Yesterday, we did one of our favourite walks. It takes in the ruined Château de Labro, and goes up and down the wooded slopes of the secluded Seye Valley. We walked under luminous blue skies with barely a cloud. There was a slight nip in the air, but it was perfect rambling weather. Autumn here is, in my view, the best season for walks: warm, but not too hot, and dry underfoot.
It’s time for the annual verdict on the summer weather. According to the SF (Statistics Freak, aka my husband), the summer includes the five months from the beginning of May to the end of September. Some of those months are often less than summery and they ran true to form this year.
The SF’s figures bear out our impression that the weather pattern down here is changing. From January to May or June, it’s frequently damp and chilly. But from July onward the weather improves and we often get Indian summers. Last year, the good weather ran all the way to the end of December.
Let’s look at September first. We have a subjective weather assessment by which we assign each day a plus if it’s fine, a minus if it’s bad and a zero if it’s indifferent or we can’t decide. In September, we had:
Pluses – 24
Zeros – 6
Minuses – 1
This September was lovely. In fact the first 10 days or so were hot, with temperatures well into the thirties C. But then it turned chillier, and so the swimming pool temperature shot down and we’ve now put the pool to bed altogether for the winter.
The graph shows the percentage of plus days each September for the past 19 years (the line is the trend). Only September 2014 was better and only one other has equalled this year’s.

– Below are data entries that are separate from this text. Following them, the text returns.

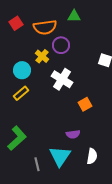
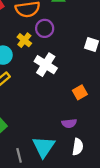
orange square: (85, 104) -> (80, 92), moved
purple semicircle: (73, 134) -> (69, 123), moved

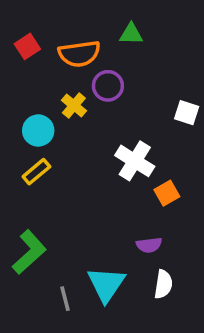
white cross: (46, 65) -> (135, 161), moved

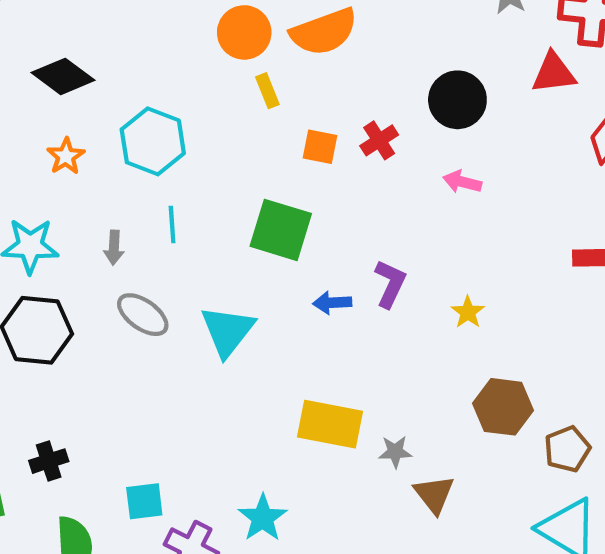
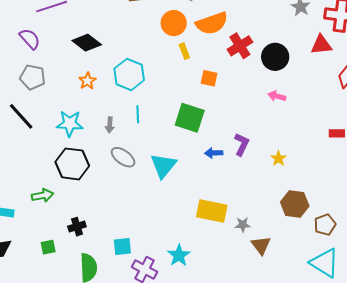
red cross: (379, 140) -> (240, 46), moved, size x1.4

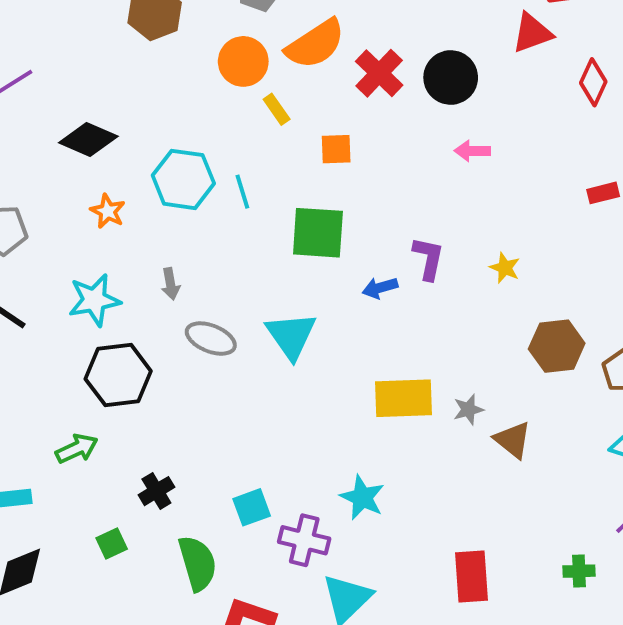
cyan line: (138, 114) -> (242, 192), moved

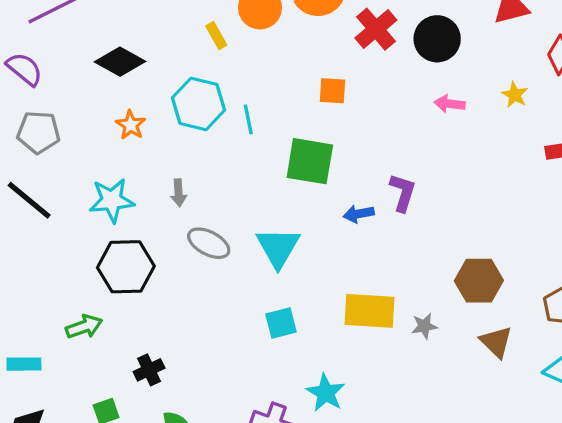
yellow rectangle: (277, 109) -> (216, 35), moved
yellow star: (505, 268) -> (515, 95), moved
brown hexagon: (557, 346) -> (479, 281), moved
brown triangle: (513, 440) -> (496, 342), moved
cyan square: (252, 507) -> (281, 323), moved

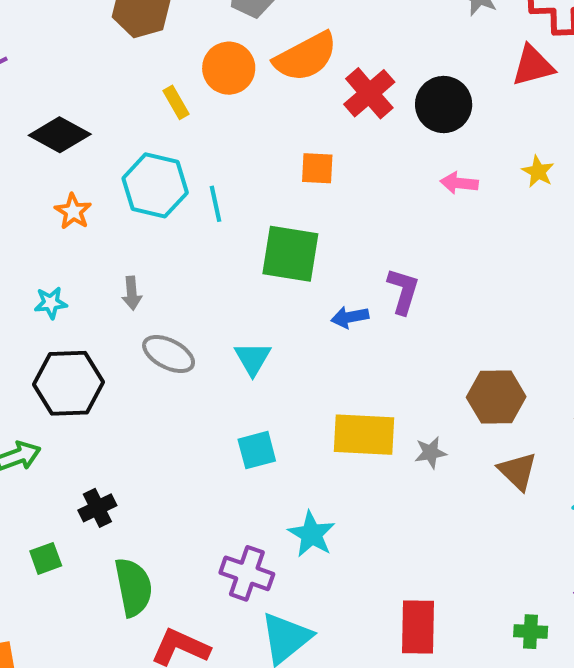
cyan star: (112, 200) -> (51, 303), size x0.6
cyan triangle: (278, 247) -> (253, 358), size x0.7

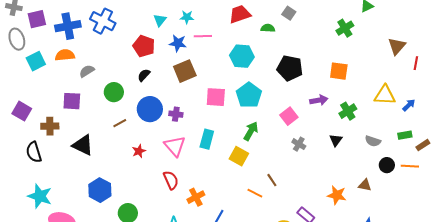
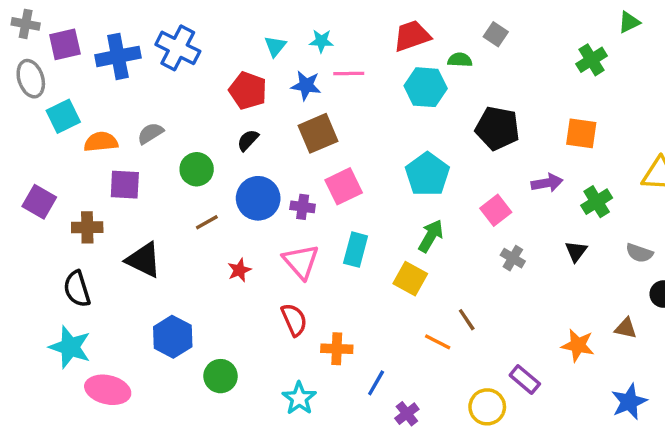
orange semicircle: (65, 55) -> (101, 142), moved
cyan hexagon: (242, 56) -> (426, 87), moved
pink square: (216, 97) -> (344, 186), moved, turned -30
black semicircle: (34, 152) -> (77, 289), moved
orange cross: (196, 197) -> (337, 349), turned 30

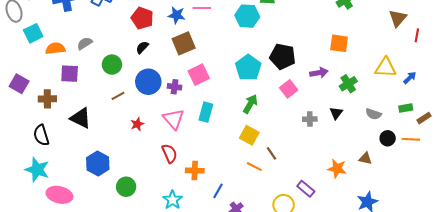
black pentagon: (497, 128) -> (283, 56), moved
gray cross: (513, 258) -> (310, 119), moved, turned -32
yellow square: (410, 279) -> (249, 135), moved

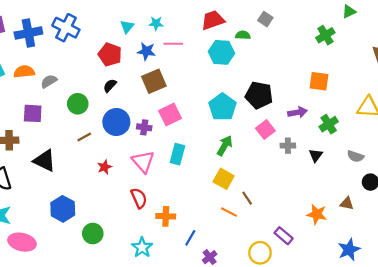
orange semicircle: (55, 48) -> (24, 72), moved
gray cross: (310, 119) -> (288, 146), moved

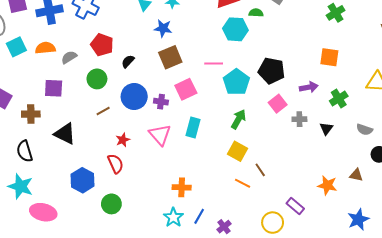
pink line: (173, 44) -> (214, 63), moved
red pentagon: (110, 54) -> (102, 45), moved
red semicircle: (139, 198) -> (116, 164), moved
blue line: (190, 238) -> (199, 216), moved
cyan star: (142, 247) -> (173, 217), moved

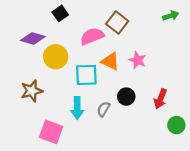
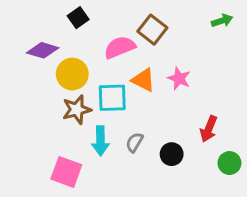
brown star: (32, 91) -> (77, 110), moved
black circle: (126, 97) -> (172, 154), moved

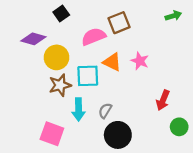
brown square: (152, 30) -> (119, 23), turned 30
black circle: (172, 154) -> (118, 135), moved, size x1.5

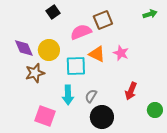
purple diamond: (33, 39) -> (24, 48), moved, turned 50
brown star: (60, 85) -> (35, 73), moved
red arrow: (163, 100) -> (131, 91), moved

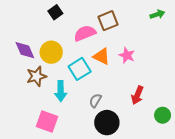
cyan square: (76, 66) -> (80, 69), turned -30
cyan arrow: (68, 95) -> (61, 91), moved

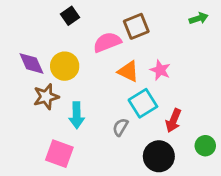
cyan square: (80, 69) -> (143, 103), moved
black circle: (107, 123) -> (159, 156), moved

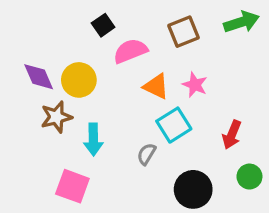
black square: (70, 16) -> (103, 25), moved
green arrow: (199, 18) -> (241, 22), size x1.5
brown square: (136, 26) -> (183, 32), moved
red arrow: (173, 120) -> (232, 135), moved

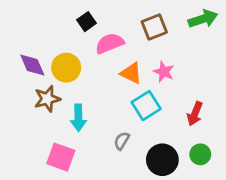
gray semicircle: (146, 154) -> (122, 141), moved
green circle: (249, 177) -> (200, 154), moved

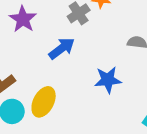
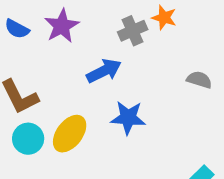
blue star: (108, 80) -> (128, 118), moved

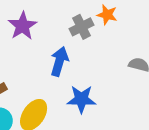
blue arrow: (104, 71) -> (59, 61), turned -44

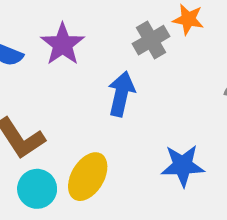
blue star: (81, 99) -> (183, 166), moved

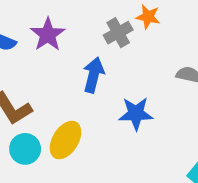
blue star: (183, 166) -> (136, 114), moved

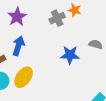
blue arrow: (94, 75) -> (18, 46), moved
blue star: (136, 114) -> (70, 55), moved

Looking back over May to September, overall we had fewer pluses and zeros and more minuses than the average over 18 years (we don’t have complete data for 1998, hence only 18 years). May and June are largely responsible for that, both of them being among the worst we have experienced during that period of years.
The chart shows the proportion of pluses each year over 18 years for that five-month period. Interestingly, the trend is pretty flat, but some years stand out as being unusually good (2003, 2009 and 2012) or particularly bad (2002, 2007 and 2013)
When you look at the rainfall chart, you can see why the first six months were so dismal. We had more than the average rainfall every month. We even had more than average in July, but that month redeemed itself in other ways.
August and September, by contrast, have been very dry indeed. In September, 23.5 mm of rain fell; normally we would expect 52.6 mm.
Even so, the rainfall is still above average for the year to date, with 736 mm against the average of 644 mm.
October and beyond
October started with a small amount of rain, but now it’s dry again and sunny but chilly for the season. So, let’s consult the famous dictons and see what they have to say about the weather in October.
En octobre, qui n’a pas de manteau doit en trouver un bientôt. He who has no coat in October had better get one soon. (Pretty obvious, really).
Froid d’octobre tue les chenilles. Cold weather in October kills the caterpillars. I hope it also kills the flies, which can be a plague in the house in autumn.